■ Assigned task: You are asked to copy the entire listing exactly, apart from its pictures.

■ Record set:

________

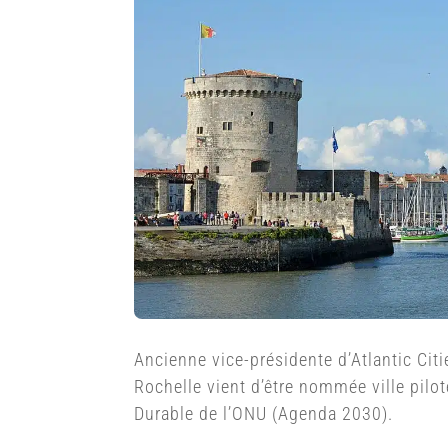
Ancienne vice-présidente d’Atlantic Citi
Rochelle vient d’être nommée ville pilo
Durable de l’ONU (Agenda 2030).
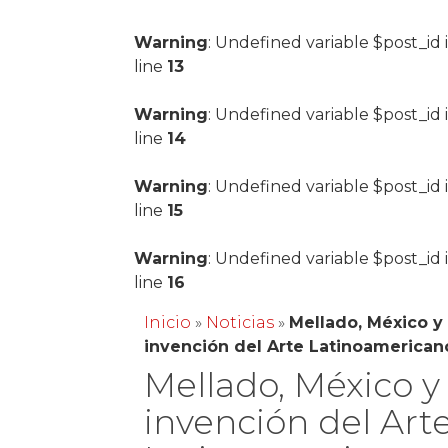
Warning
: Undefined variable $post_id 
line
13
Warning
: Undefined variable $post_id 
line
14
Warning
: Undefined variable $post_id 
line
15
Warning
: Undefined variable $post_id 
line
16
Inicio
»
Noticias
»
Mellado, México y 
invención del Arte Latinoamerican
Mellado, México y 
invención del Art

________

■ Worked solution:
Ancienne vice-présidente d’Atlantic Citi
Rochelle vient d’être nommée ville pilo
Durable de l’ONU (Agenda 2030).
Warning
: Undefined variable $post_id 
line
13
Warning
: Undefined variable $post_id 
line
14
Warning
: Undefined variable $post_id 
line
15
Warning
: Undefined variable $post_id 
line
16
Inicio
»
Noticias
»
Mellado, México y 
invención del Arte Latinoamerican
Mellado, México y 
invención del Art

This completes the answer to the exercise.